Answer
See explanation
Work Step by Step
Let's describe several ways in which a limit can fail to exist. Illustrate with sketches.
The given definition of a limit is: $\lim\limits_{x \to a}f(x)=L$ if and only if $\lim\limits_{x \to a^-}f(x)= \lim\limits_{x \to a^+}f(x)=L$. Thus the limit will fail if $\lim\limits_{x \to a^-}f(x)\neq\lim\limits_{x \to a^+}f(x)$. There are several ways for this to occur but here are some examples:
1) The left-hand and right-hand limits are not equal (jump discontinuity)
$\lim\limits_{x \to a^-}f(x)= L_1$ and $\lim\limits_{x \to a^+}f(x)=L_2$ where $L_1 \neq L_2$
2) The function increases or decreases without bound (infinite discontinuity)

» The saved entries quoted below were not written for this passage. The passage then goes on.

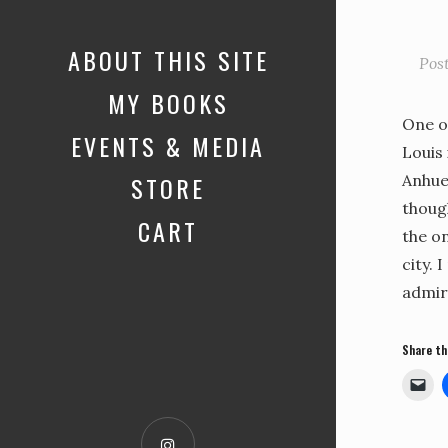
ABOUT THIS SITE
Pos
MY BOOKS
One o
EVENTS & MEDIA
Louis 
STORE
Anhue
thoug
CART
the on
city. 
admir
Share th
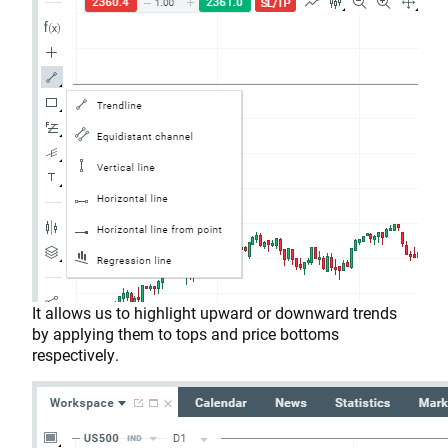
It allows us to highlight upward or downward trends
by applying them to tops and price bottoms
respectively.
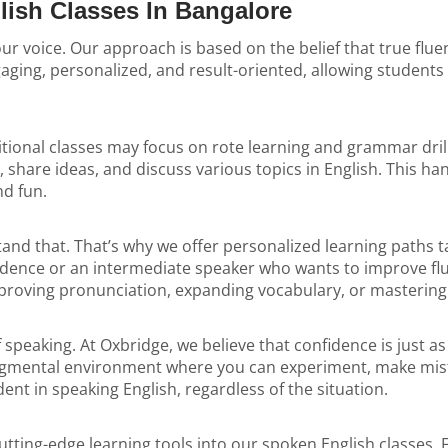
lish Classes In Bangalore
your voice. Our approach is based on the belief that true f
ging, personalized, and result-oriented, allowing students 
tional classes may focus on rote learning and grammar drill
share ideas, and discuss various topics in English. This ha
nd fun.
d that. That’s why we offer personalized learning paths tai
fidence or an intermediate speaker who wants to improve fl
improving pronunciation, expanding vocabulary, or masterin
of speaking. At Oxbridge, we believe that confidence is just
dgmental environment where you can experiment, make mist
nt in speaking English, regardless of the situation.
tting-edge learning tools into our spoken English classes.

$\lim\limits_{x \to a^-}f(x)= \infty$ and $\lim\limits_{x \to a^+}f(x)=-\infty$ creating an infinite discontinuity.
3) The function oscillates endlessly (oscillatory discontinuity)
The function keeps swinging between values and never settles.
Example: $f(x)=\sin \frac{1}{x}$ as $x\rightarrow 0$